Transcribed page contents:

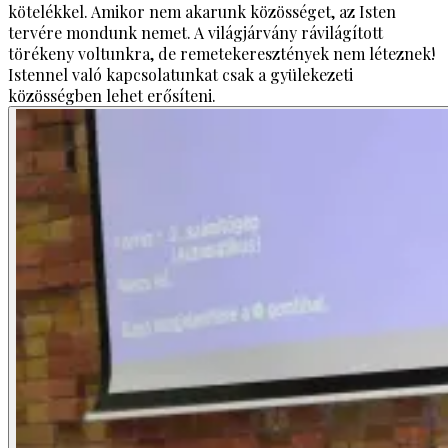
kötelékkel. Amikor nem akarunk közösséget, az Isten
tervére mondunk nemet. A világjárvány rávilágított
törékeny voltunkra, de remetekeresztények nem léteznek!
Istennel való kapcsolatunkat csak a gyülekezeti
közösségben lehet erősíteni.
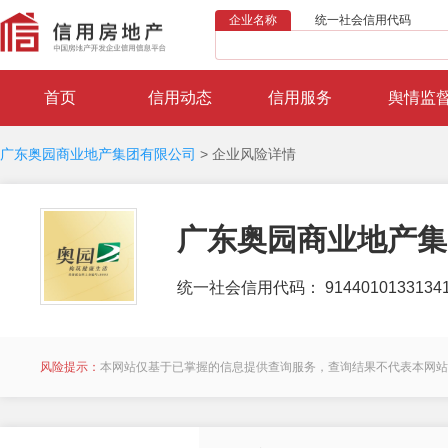
企业名称
统一社会信用代码
首页
信用动态
信用服务
舆情监
广东奥园商业地产集团有限公司
>
企业风险详情
广东奥园商业地产集
统一社会信用代码： 91440101331341
风险提示：
本网站仅基于已掌握的信息提供查询服务，查询结果不代表本网站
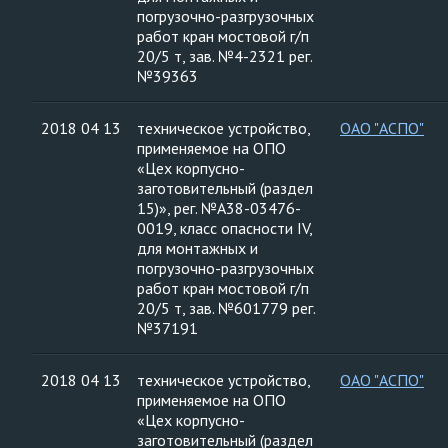
погрузочно-разгрузочных
работ кран мостовой г/п
20/5 т, зав. №4-2321 рег.
№39363
2018 04 13
техническое устройство,
ОАО "АСПО"
применяемое на ОПО
«Цех корпусно-
заготовительный (раздел
15)», рег. №А38-03476-
0019, класс опасности IV,
для монтажных и
погрузочно-разгрузочных
работ кран мостовой г/п
20/5 т, зав. №601779 рег.
№37191
2018 04 13
техническое устройство,
ОАО "АСПО"
применяемое на ОПО
«Цех корпусно-
заготовительный (раздел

* _PROBLEM TO SOLVE_: Keep every word of the records and none of the pictures when you print them again.

* _RESPONSE BOX_:
kötelékkel. Amikor nem akarunk közösséget, az Isten
tervére mondunk nemet. A világjárvány rávilágított
törékeny voltunkra, de remetekeresztények nem léteznek!
Istennel való kapcsolatunkat csak a gyülekezeti
közösségben lehet erősíteni.
企业名称
统一社会信用代码
首页
信用动态
信用服务
舆情监
广东奥园商业地产集团有限公司
>
企业风险详情
广东奥园商业地产集
统一社会信用代码： 91440101331341
风险提示：
本网站仅基于已掌握的信息提供查询服务，查询结果不代表本网站
погрузочно-разгрузочных
работ кран мостовой г/п
20/5 т, зав. №4-2321 рег.
№39363
2018 04 13
техническое устройство,
ОАО "АСПО"
применяемое на ОПО
«Цех корпусно-
заготовительный (раздел
15)», рег. №А38-03476-
0019, класс опасности IV,
для монтажных и
погрузочно-разгрузочных
работ кран мостовой г/п
20/5 т, зав. №601779 рег.
№37191
2018 04 13
техническое устройство,
ОАО "АСПО"
применяемое на ОПО
«Цех корпусно-
заготовительный (раздел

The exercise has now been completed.